Plan to toughen emissions rules faces tough fight
Scholars discuss legal fate of EPA proposal
Congress does not hide elephants in mouse holes.
That colorful legal concept — which means government agencies can’t find sweeping new powers by re-interpreting minor sections of existing law — may determine the success or failure of proposed EPA power-plant regulations, rules that some observers have described as the nation’s most ambitious action on climate change to date.
The regulations, unveiled last June, seek to cut emissions of the greenhouse gas carbon dioxide 30 percent from 2005 levels by 2030. The plan, to be finalized in June, gives states flexibility in how they reach the target — through a combination of cleaner technology at existing plants, replacing coal-fired plants with cleaner natural gas, boosting use of renewable power, and encouraging end-user efficiency.
“It’s a beautiful rule. It is incredibly creative. The question is, Is it legal?” said Richard Lazarus, the Howard J. and Katherine W. Aibel Professor of Law at Harvard Law School (HLS) and an expert on environmental law and the Supreme Court. “Not everything that is good is legal. Not everything that is bad is illegal.”
In a discussion on the proposed regulations Wednesday at the Maxwell-Dworkin building, Lazarus and Archibald Cox Professor of Law Jody Freeman, director of HLS’ Environmental Law Program, said that the proposed rules not only step into the gap created by Congress’ refusal to pass climate legislation, but also have the potential to both transform the national energy scene and invigorate international climate-change negotiations. The event was sponsored by the Harvard University Center for the Environment (HUCE) and hosted by HUCE Director Daniel Schrag, the Sturgis Hooper Professor of Geology and a professor of environmental science and engineering.

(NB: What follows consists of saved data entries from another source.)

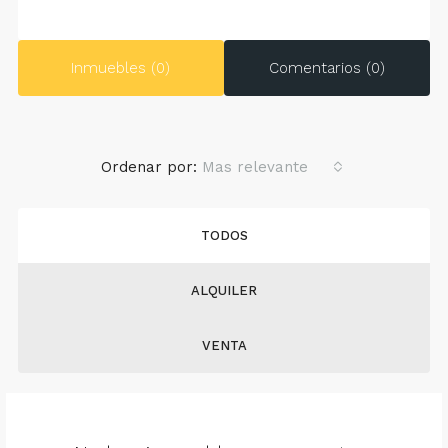
Inmuebles (0)
Comentarios (0)
Ordenar por:
Mas relevante
TODOS
ALQUILER
VENTA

“EPA regulations may seem a little bit down in the weeds, but the new rules are probably the most significant … action the U.S. has taken on climate change,” Schrag said.
A major target of the proposal, currently open for public comment, is emissions from coal-fired plants, which release 75 percent of the greenhouse gases produced in electricity generation, which in turn is one of the country’s major sources of carbon dioxide.

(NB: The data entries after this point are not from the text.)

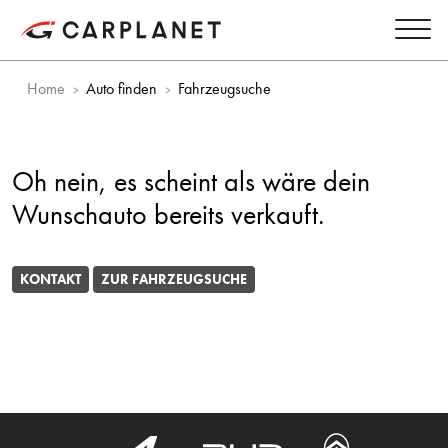
Home
Auto finden
Fahrzeugsuche
Oh nein, es scheint als wäre dein
Wunschauto bereits verkauft.
KONTAKT
ZUR FAHRZEUGSUCHE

“These rules are going after the big game for the first time,” Lazarus said.
The plan won’t go into effect without a fight, however. Freeman and Lazarus said that industry opponents are already filing lawsuits on a variety of technical issues.
The EPA is expected to prevail in early cases on technical aspects of the law, and recent legal decisions that have gone its way may suggest that the courts will ultimately side with the agency on the major issues involved.
But some signs point in the other direction. For example, the Supreme Court could rule against the agency if the justices see the regulations as an unreasonable power grab. Freeman, who described the “elephant in a mouse hole” doctrine, compared the current situation to the court’s 2000 ruling that the FDA didn’t have the authority to regulate tobacco as a drug because Congress would not have so casually granted the agency authority over an industry with such broad economic and social impact.
“Although there is lots of good news for the EPA in recent court decisions, there is reason to be concerned,” Freeman said.
On the one hand, Freeman said, the regulations could be viewed as extending the EPA too far into the realm of determining the nation’s energy mix, where other federal agencies have oversight authority. On the other hand, she said, the EPA could argue that its pollution-control authority has always impacted the nation’s energy system, through measures such as those on sulfur dioxide and nitrogen oxides, and that this is just another, and no less necessary, step.
Cases will first go to the D.C. Circuit Court and then, possibly, to the Supreme Court. Once there, Lazarus said, the future of the plan may hinge on the deliberations of Justice Anthony Kennedy, who has proved the swing vote in many major decisions.
The plan is likely to affect the nation’s energy and climate-change landscape regardless of its fate in the courts, Freeman said. It will force serious preparations by industry, as well as conversations within states about appropriate action. It could prompt some states to consider cap-and-trade regulations on carbon emissions, similar to those already adopted by California, and push some industries to begin investing in cleaner technology.
“The administration has made a decision that it’s time to go big or go home,” Freeman said. “If it gets struck down, there will be movement in the interim, things will have shifted. … They [the administration] can’t predict the future, but they don’t want to do something small.”